Of course, we might be tempted to think that when it comes to fashion there’s nothing out there that we couldn’t already find in our own North American stores. But giving in to that temptation would lead you far astray. Asian fashion, undoubtedly owing to cultural differences that I won’t speculate on, has a different character than Western fashion. The consequence is a fusion of influences that excite the imagination and boldly go where Western designers seem afraid to go unless they’re safely on the runway or in an expensive boutique. Is this a surprise? Not really. Consider cosplay, gothic Lolita, and street fashion in Japan.

As I browse through websites like AsianScent (it's more of a directory than a shop) and, better yet, YES STYLE, I’m amazed at the enthusiasm of women’s fashion. I’m astonished, however, by what I can find on the men’s side, especially since Asian fashion for men is not only unafraid of dandyism, it actively embraces it. That’s great news for guys who are tired of the same-old same-old year after year. The lesson: if you can’t find clothes that are daring enough for you here (even in that shrinking violet known as Los Angeles), then it’s worth turning to Asia to find what you’re missing. Of course, due diligence is always called for in seeking out ethical companies to support...

Focusing on style, here’s a small – tiny! – sampling of fashionable delights I found while perusing YES STYLE. Starting with the ladies...

EYESCREAM (Taiwan) Two-Tone Asymmetric-Hem Top - $35

EYESCREAM Contrast Hem Elasticized Pleated Skirt - $35

Cookie 7 (South Korea) Wrap Detail Low-Crotch Pants - $62

Dodostyle (South Korea) Floral Hoodie - $60

This clothing label by philosophy major turned fashion designer Kim Hyo Jin aims to blend Korean and Japanese sensibilities.

Moving on to men (yes, men)...

REENO (South Korea) Gingham Cropped Harem Pants - $48

REENO Dolman Sleeve Patterned Top -$75
I admit I've never seen a shirt like this before. It's...interesting.

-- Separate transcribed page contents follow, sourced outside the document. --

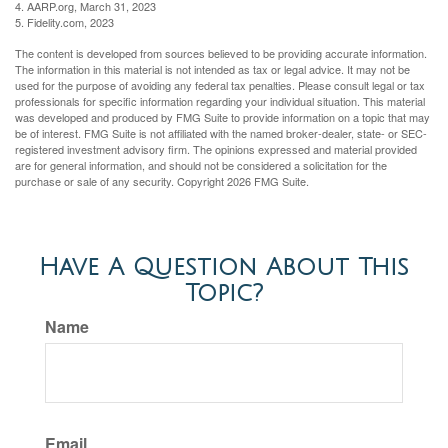
4. AARP.org, March 31, 2023
5. Fidelity.com, 2023
The content is developed from sources believed to be providing accurate information.
The information in this material is not intended as tax or legal advice. It may not be
used for the purpose of avoiding any federal tax penalties. Please consult legal or tax
professionals for specific information regarding your individual situation. This material
was developed and produced by FMG Suite to provide information on a topic that may
be of interest. FMG Suite is not affiliated with the named broker-dealer, state- or SEC-
registered investment advisory firm. The opinions expressed and material provided
are for general information, and should not be considered a solicitation for the
purchase or sale of any security. Copyright
2026 FMG Suite.
Have A Question About This
Topic?
Name
Email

REENO Button-Front Wrap Skirt - $95
Yes, we're still taking about men here.

Free Shop (Taiwan) Patterned Striped Cropped Pants - $38

Free Shop Inset Patterned Leggings Shorts - $48

deepstyle (South Korea) Cowl-Neck Top - $52 - and buttoned culottes - $85

An avant-garde Asian brand by designer Lee Hwa young, who aims to create "sharp and subtly edgy designs that exude soft vibes without crossing into androgyny."

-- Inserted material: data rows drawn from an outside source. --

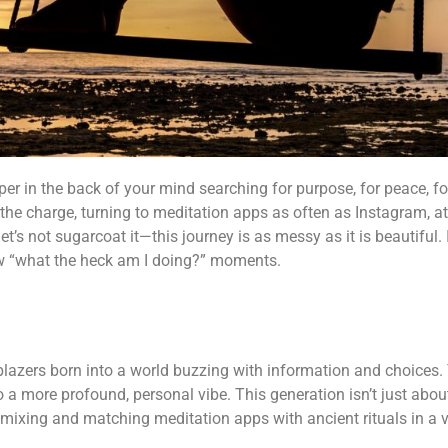
isper in the back of your mind searching for purpose, for peace, for
g the charge, turning to meditation apps as often as Instagram, a
t’s not sugarcoat it—this journey is as messy as it is beautiful. I
few “what the heck am I doing?” moments.
lblazers born into a world buzzing with information and choices.
nto a more profound, personal vibe. This generation isn’t just ab
, mixing and matching meditation apps with ancient rituals in a v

deepstyle Shirt with Buckle Vest - $82

Finally, a pair of wooden sandals from Mizutori, whose history of crafting handmade geta sandals goes back seventy years. These beauties will cost you $240 through YES STYLE, but may be less expensive elsewhere.

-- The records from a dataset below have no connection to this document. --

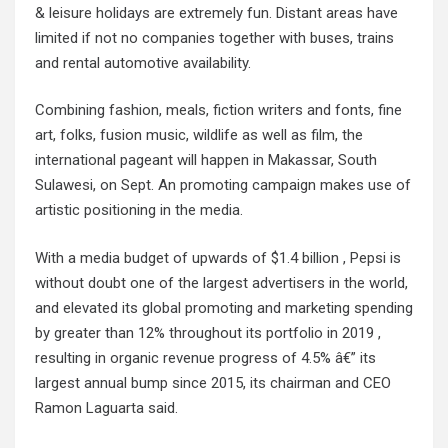
& leisure holidays are extremely fun. Distant areas have
limited if not no companies together with buses, trains
and rental automotive availability.
Combining fashion, meals, fiction writers and fonts, fine
art, folks, fusion music, wildlife as well as film, the
international pageant will happen in Makassar, South
Sulawesi, on Sept. An promoting campaign makes use of
artistic positioning in the media.
With a media budget of upwards of $1.4 billion , Pepsi is
without doubt one of the largest advertisers in the world,
and elevated its global promoting and marketing spending
by greater than 12% throughout its portfolio in 2019 ,
resulting in organic revenue progress of 4.5% â€” its
largest annual bump since 2015, its chairman and CEO
Ramon Laguarta said.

Exciting, yes? For more, you’ll just have to mouse on over to and enjoy yourself. I’d love it if you shared your favourite discoveries in the comments below!

Note: Images borrowed from YES STYLE for illustrative purposes only. If the copyright holder of these images would like me to take them down, I will.


Jenny H said...

I guess I never realized it until reading this article, but you are totally right. Asian style is just so playful and uplifting! I was always envious of my Asian friends and how it seemed that they could wear the most fun and funky clothing effortlessly, while I was too afraid to even try. It really makes you wonder why and how American fashion became so restricting for a lack of better words. I thought we were supposed to be a melting pot... anyway, an interesting and thought provoking article.

Frederik Sisa said...

Thanks, Jenny!

It is strange that the supposedly individualistic American culture results in relatively conservative and conformist fashion, unless you happen to be in Hollywood or Venice Beach. I suppose there are quite a few factors at work.

In any case, I was really pleasantly surprised by what I found at Yes Style...and the prices are affordable, too!